BACKGROUND: In randomized trials, screening mammography has led to decreased mortality from breast cancer. However, the low positive predictive value of mammography (i.e., the proportion of patients with a positive test result who actually have breast cancer) results in a large number of unnecessary biopsies. We determined whether scintimammography with technetium-99m-sestamibi is a useful supplemental diagnostic tool for women with nonpalpable breast abnormalities identified by conventional mammography. METHODS: Scintimammography was performed preoperatively on 70 women who were 31- 66 years of age (mean age and median age = 51 years).
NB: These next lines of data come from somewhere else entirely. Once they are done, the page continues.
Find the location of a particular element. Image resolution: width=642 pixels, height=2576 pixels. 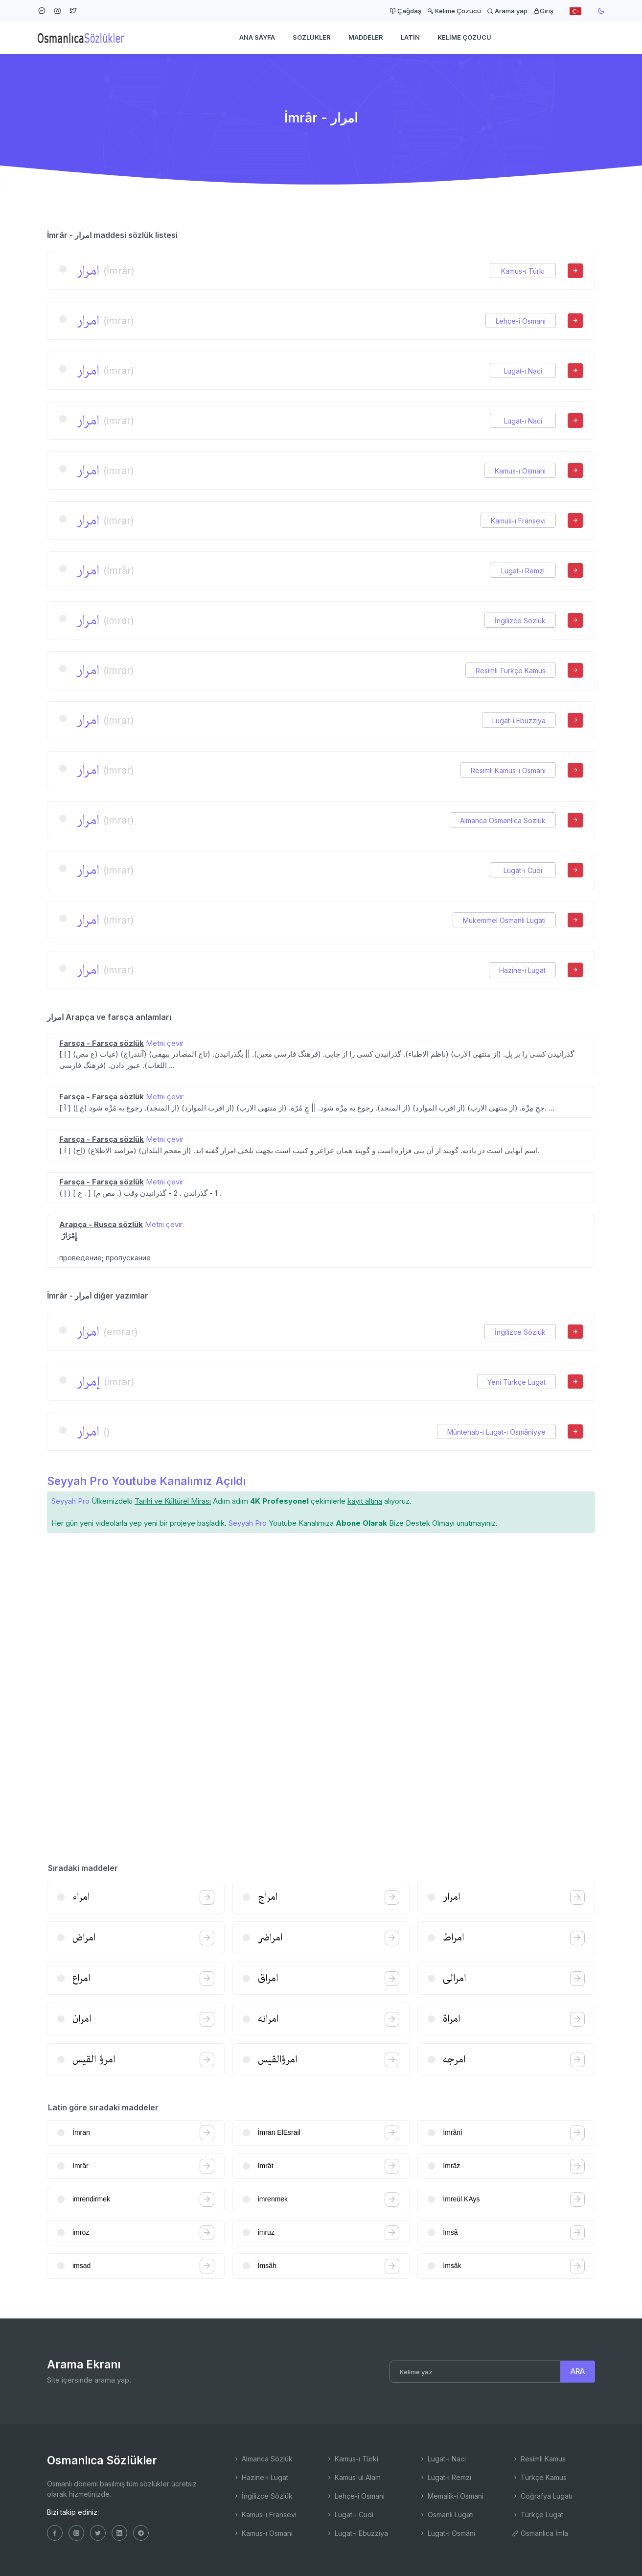

Ana Sayfa is located at coordinates (257, 37).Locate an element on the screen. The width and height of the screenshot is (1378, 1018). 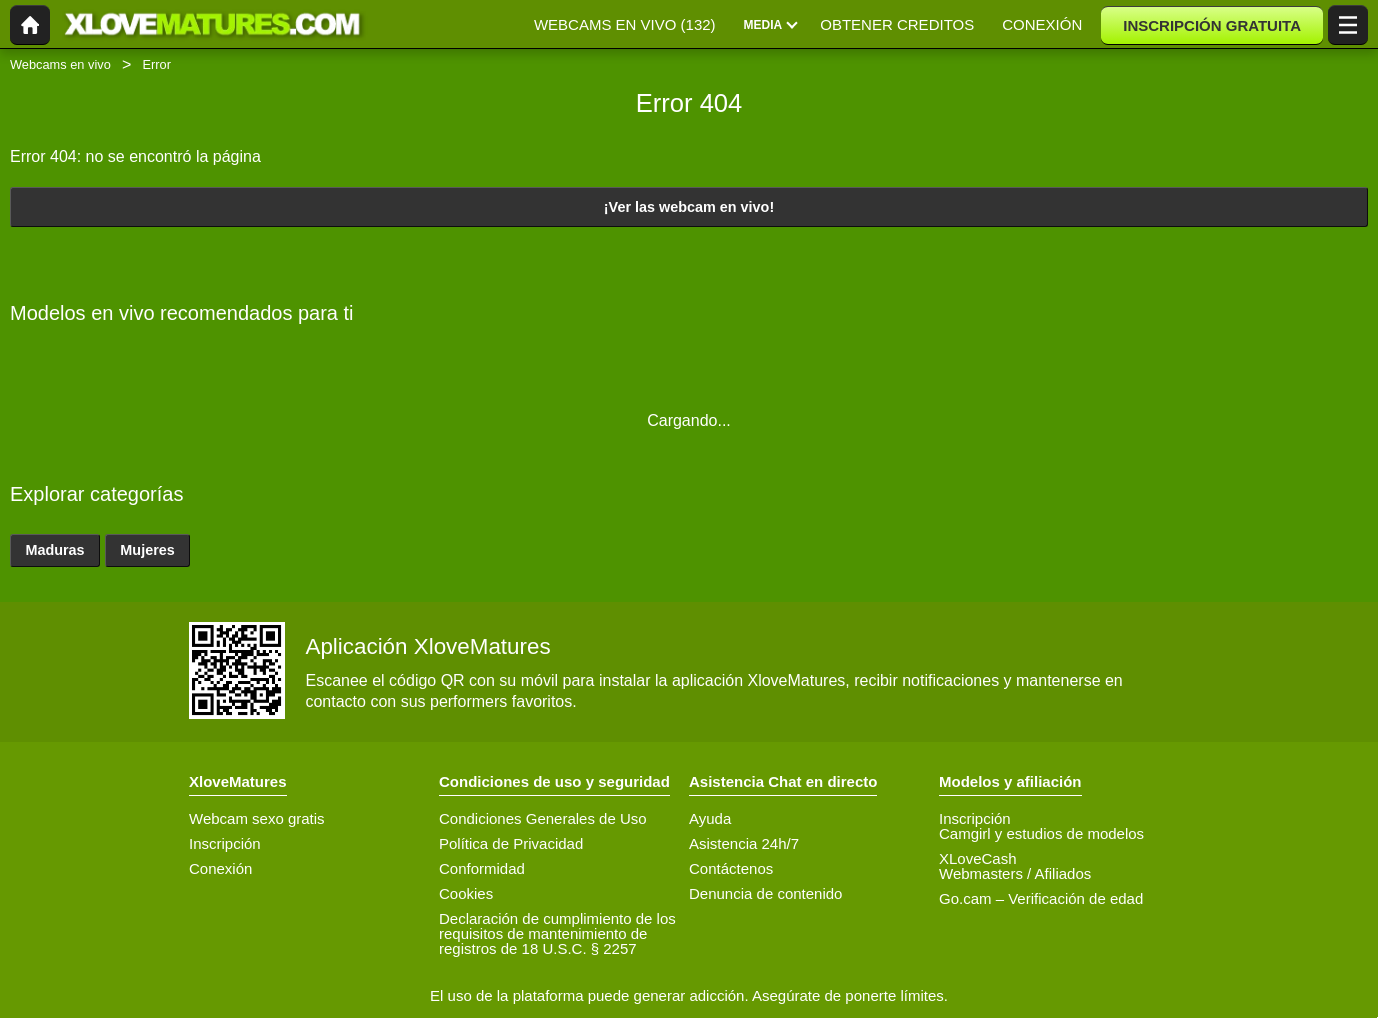
Conexión is located at coordinates (220, 868).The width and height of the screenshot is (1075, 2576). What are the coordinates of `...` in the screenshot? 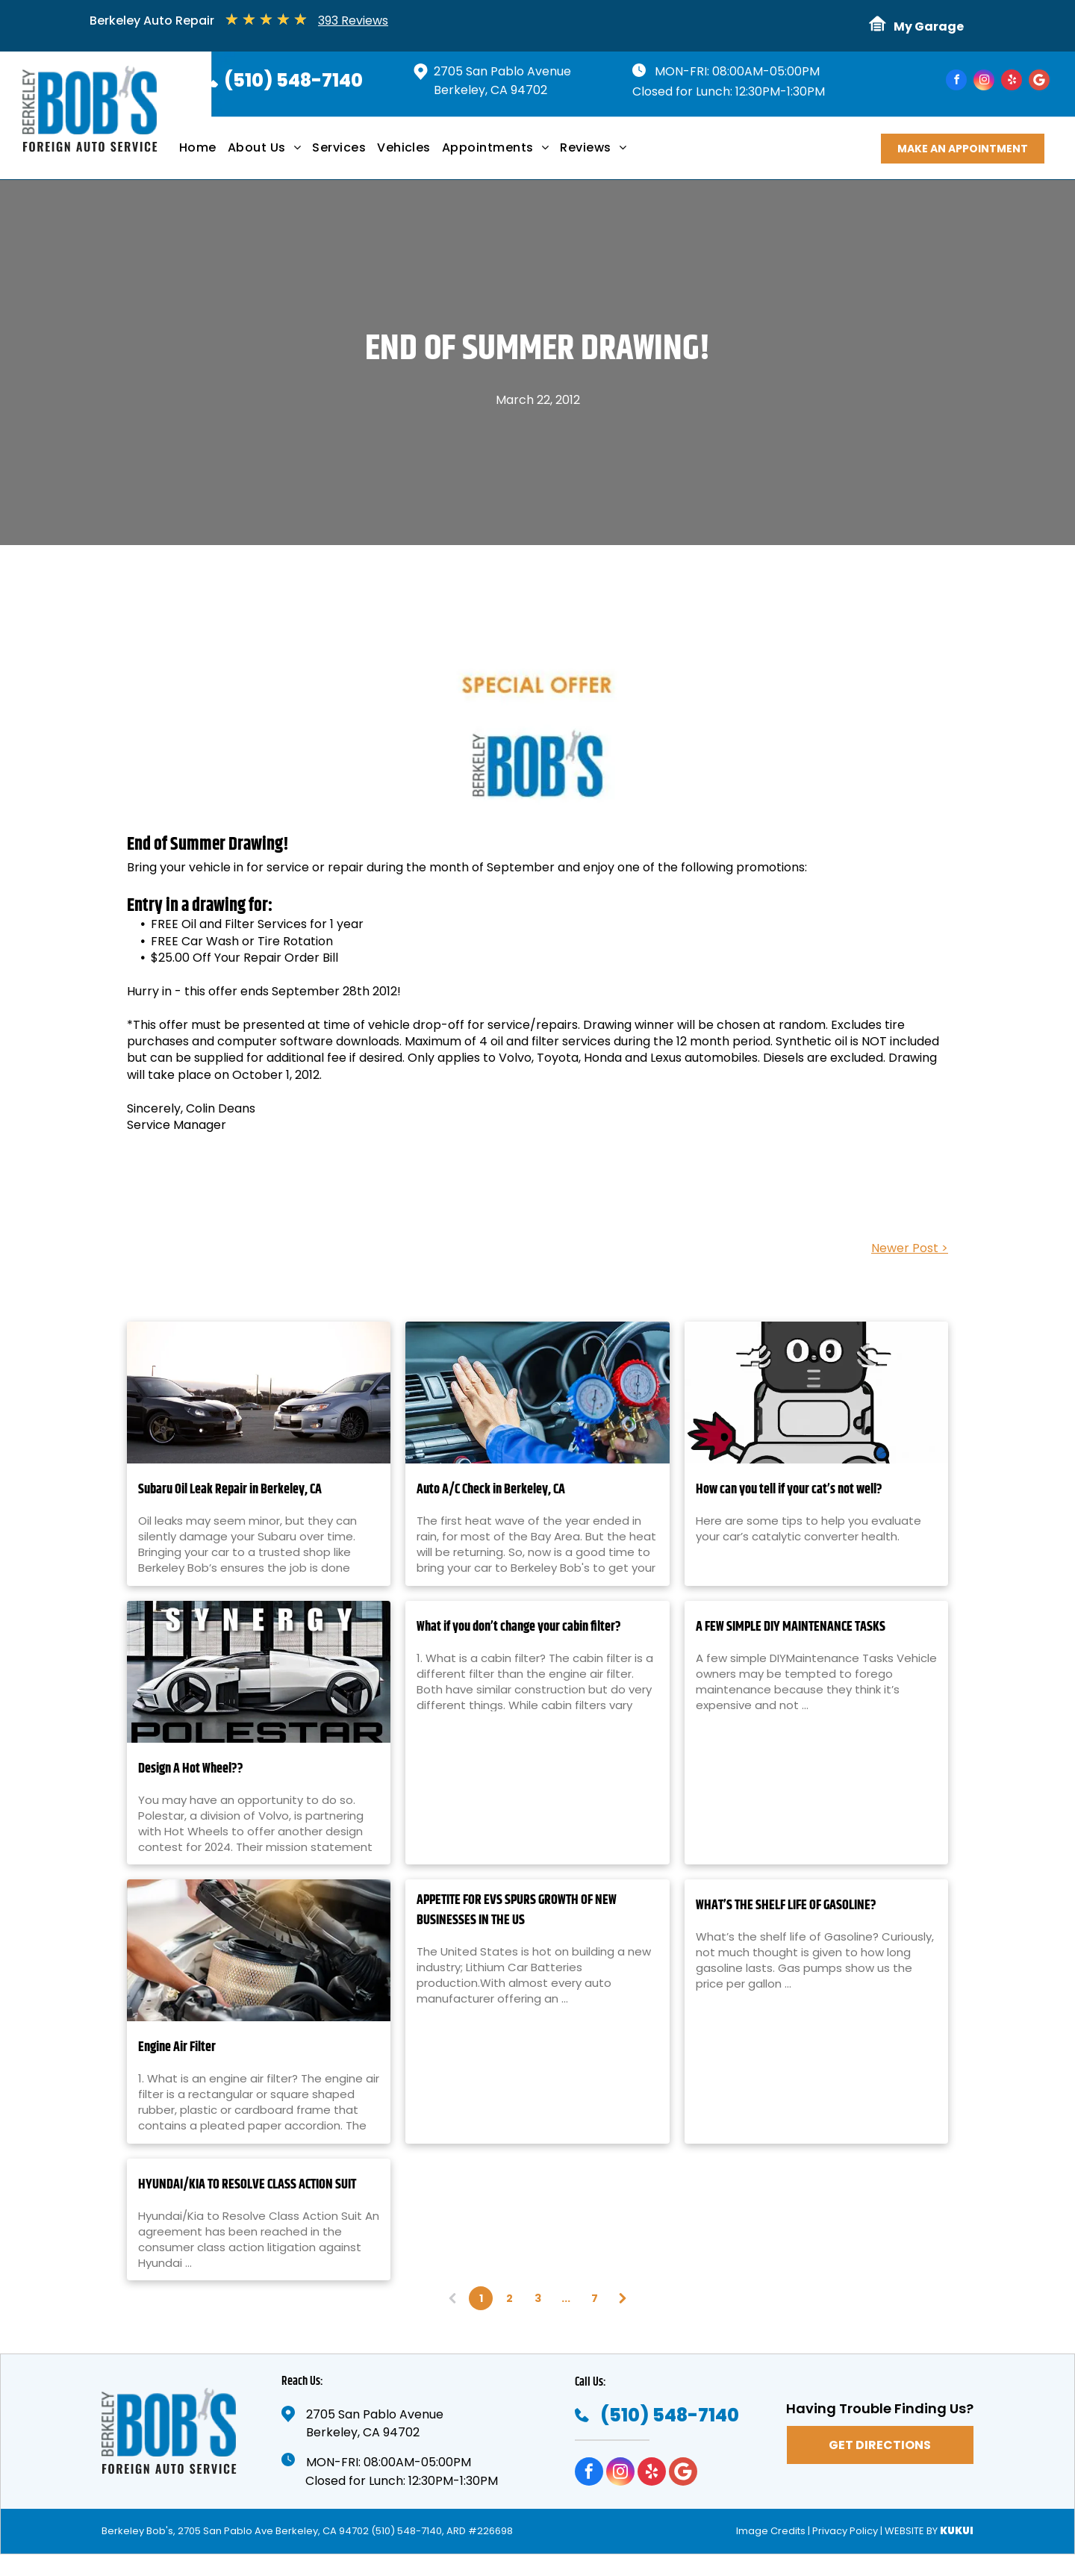 It's located at (565, 2298).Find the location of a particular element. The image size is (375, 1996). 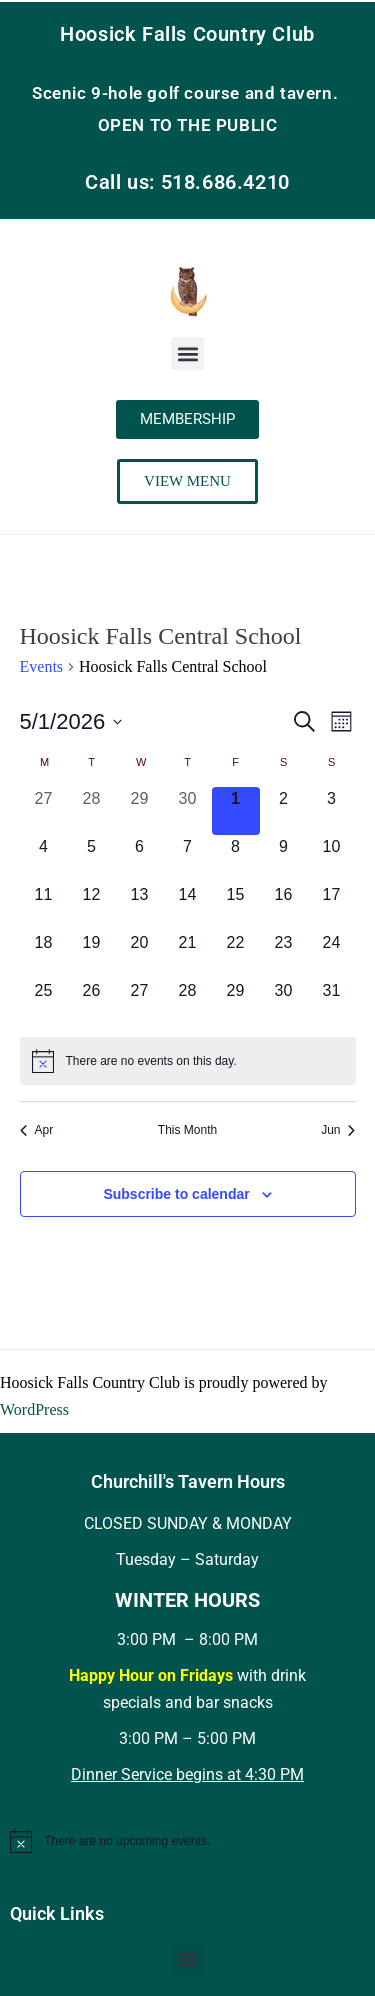

Events is located at coordinates (42, 666).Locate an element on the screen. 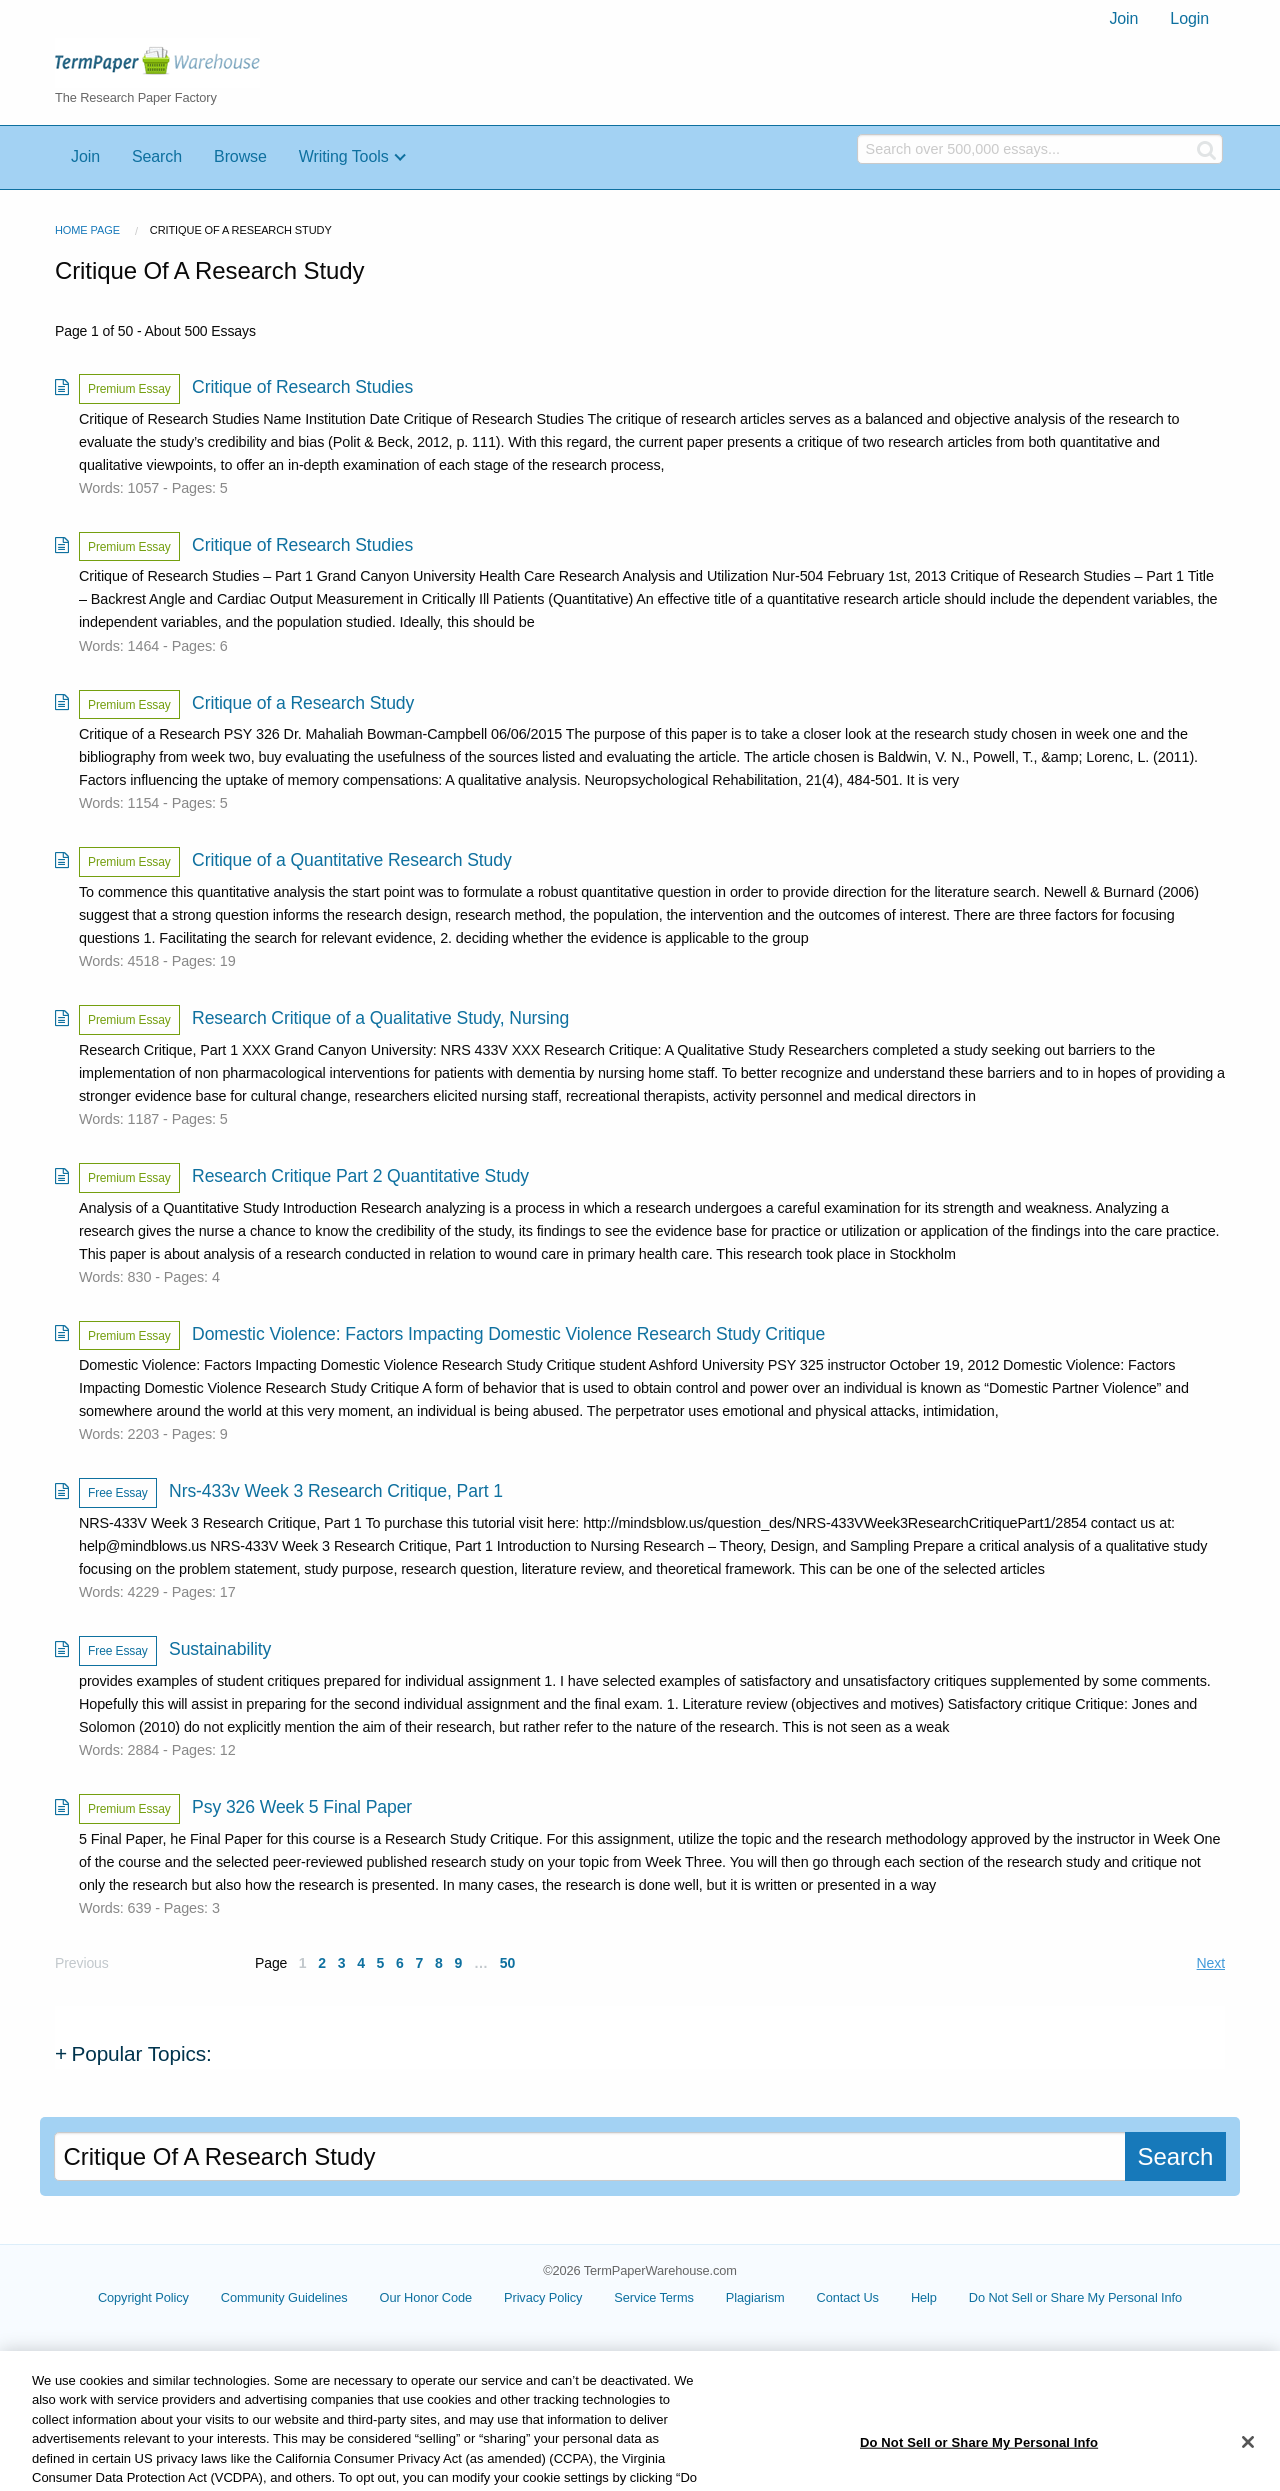  Privacy Policy is located at coordinates (543, 2297).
These women had nonpalpable breast abnormalities identified by conventional mammography; subsequently, a needle-localization excisional biopsy of each suspicious lesion was performed. Scintimammographic images were interpreted independently by two nuclear medicine physicians who were blinded to all clinical and pathologic data, and an interobserver variation analysis was performed. RESULTS: Interobserver variation analysis of the scintimammographic findings showed an agreement for breast diagnosis of 97% and a kappa coefficient of 0.90. Comparison of scintimammographic findings and histopathologic results revealed that the sensitivity (proportion of patients with breast cancer who had a positive test result), the specificity (proportion of patients without breast cancer who had a negative test result), the positive predictive value and the negative predictive value (proportion of patients with a negative test result who actually did not have breast cancer) of scintimammography were 56% (95% confidence interval [CI] = 23%-85%), 87% (95% CI = 75%-94%), 38% (95% CI = 15%-68%), and 93% (95% CI = 82%- 98%), respectively. Four of nine breast cancers were not detected by scintimammography. CONCLUSION: Because of excellent interobserver agreement, scintimammography provides an objective way of detecting primary breast carcinoma. In view of its low sensitivity and positive predictive value, however, scintimammography is not currently recommended as a screening test in patients with nonpalpable positive mammographic findings.